The demise of the Caterham F1 team has been taking place in recent days, with a very public slanging match over who owns what.

This occurred after an administrator was appointed for the Caterham Sports Ltd company, which provided various services for the franchise-holder, Malaysia-based 1MRT.

The administrator has since been throwing his weight around, refusing to allow the cars to leave the premises and locking out the staff. It is not clear whether the company in administration actually owns the cars or the factory, but the administrator is acting as though it does.

The bottom line is that Caterham will almost certainly not be seen in Texas next week for the United States Grand Prix. The team’s entry will not be written off immediately, however, as the various agreements that exist in F1 allow a team to miss three races in a single season if it cannot be avoided.

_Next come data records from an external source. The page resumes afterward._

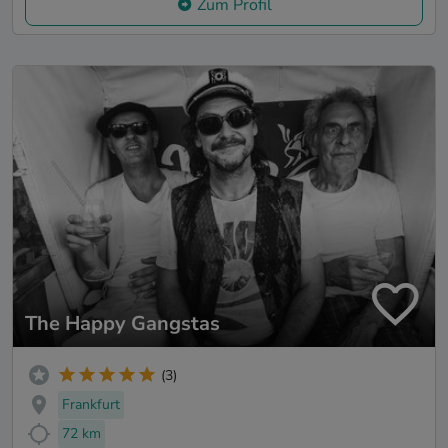
Zum Profil
The Happy Gangstas
(3)
Frankfurt
72 km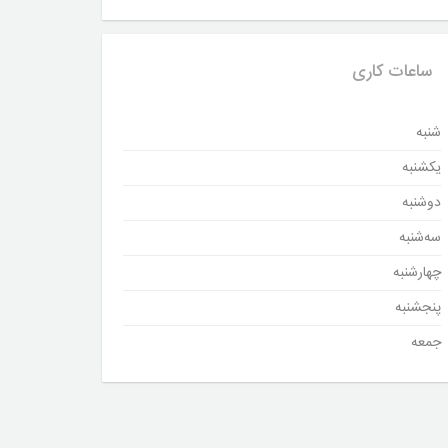
ساعات کاری
شنبه
یکشنبه
دوشنبه
سه‌شنبه
چهارشنبه
پنجشنبه
جمعه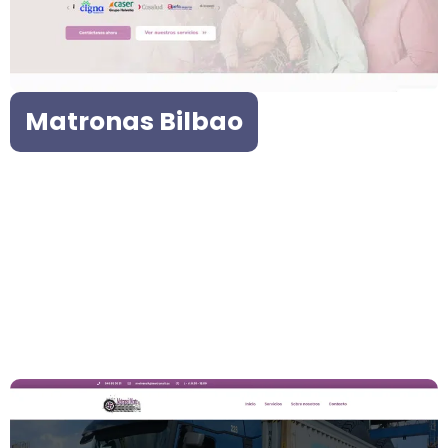
Matronas Bilbao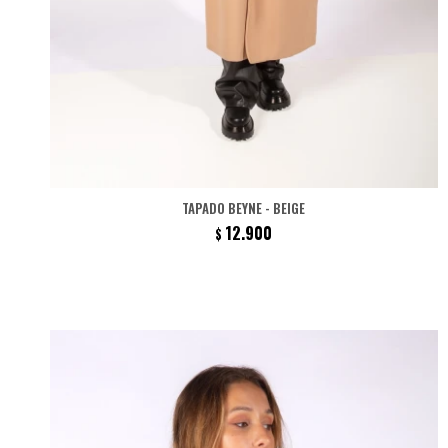
TAPADO BEYNE - BEIGE
12.900
$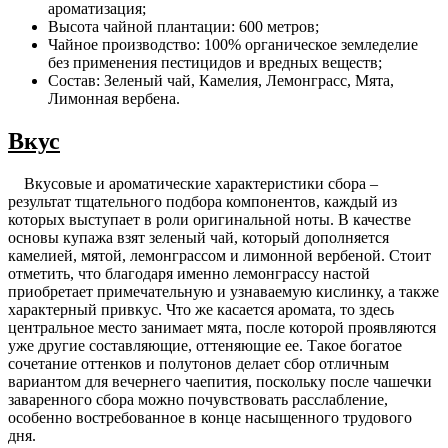
ароматизация;
Высота чайной плантации: 600 метров;
Чайное производство: 100% органическое земледелие
без применения пестицидов и вредных веществ;
Состав: Зеленый чай, Камелия, Лемонграсс, Мята,
Лимонная вербена.
Вкус
Вкусовые и ароматические характеристики сбора –
результат тщательного подбора компонентов, каждый из
которых выступает в роли оригинальной ноты. В качестве
основы купажа взят зеленый чай, который дополняется
камелией, мятой, лемонграссом и лимонной вербеной. Стоит
отметить, что благодаря именно лемонграссу настой
приобретает примечательную и узнаваемую кислинку, а также
характерный привкус. Что же касается аромата, то здесь
центральное место занимает мята, после которой проявляются
уже другие составляющие, оттеняющие ее. Такое богатое
сочетание оттенков и полутонов делает сбор отличным
вариантом для вечернего чаепития, поскольку после чашечки
заваренного сбора можно почувствовать расслабление,
особенно востребованное в конце насыщенного трудового
дня.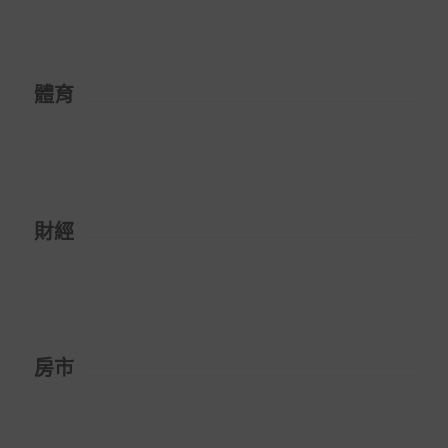
體育
財經
房市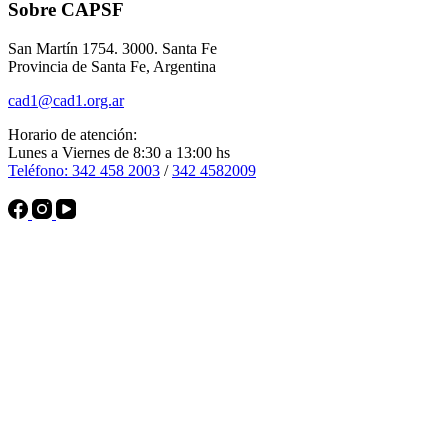
Sobre CAPSF
San Martín 1754. 3000. Santa Fe
Provincia de Santa Fe, Argentina
cad1@cad1.org.ar
Horario de atención:
Lunes a Viernes de 8:30 a 13:00 hs
Teléfono: 342 458 2003
/
342 4582009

The franchise-holding company is still solvent so there is no reason for the rights and benefits to disappear immediately. However, if the franchise is to have any value at all, someone needs to submit an entry for next year in the next few weeks. It is unlikely that anyone will be a position to do that, or would be willing to pay the entry fees involved without being certain of being able to field a team.

If the team does not go to the last three races it gives up the chance to receive $90 million over the course of the next two seasons, which would be payable if the team could finish tenth in this year’s constructors' championship. To do that, Caterham would need to one tenth-place finish (as long as Sauber did not do the same or better).

A ninth place would move Caterham ahead of Marussia and up to ninth in the constructors' standings. This is not likely to happen, but in a race such as the Brazilian Grand Prix there is often a high attrition rate, so anything is possible.

In order for that to happen, however, it needs to be established who owns 1MRT and who owns the cars. It would then require the cars and a team to run them to be sent to Austin.

The closure of the team is obviously a disaster for the staff at Leafield and for the team’s suppliers, but it could end up being good news for the rest of the F1 world. While it is not good to lose a team, it does mean that only ten teams are left. As only ten teams are paid prize money, under the existing agreements, this means that no-one is going to miss out.

The prize fund is based on the performance of a team, with the amount of money on offer being somewhere between $100 million for the world champions to around $45 million to the tenth-placed team. There are additional bonuses for the three teams that have won the most number of races in the last four years, which are currently Red Bull, McLaren and Ferrari, but the Maranello team will soon drop out of that clique and be replaced by Mercedes.

If there is no 11th team then there is no longer any need for some of the back markers to try too hard. The money will come whether one finishes a minute behind the winner, or two laps down. While the racers would prefer to be fighting for success, this is a useful thing in the battle to survive.

This will be true in 2015 and 2016 because any new team needs to race for two years to be eligible for the various prize funds, which means that the top ten will continue to the same until the end of the 2017 season.

There might be a need to invest more in 2017 in order to stay in the top ten that year but it still means that the back end of the grid has a chance to breathe and not have to keep up with the F1 spending that has been seen in recent years.

It may not be the racing attitude, but a number of the teams in F1 are barely surviving at the moment and so it will be a pragmatic decision rather than something to be desired.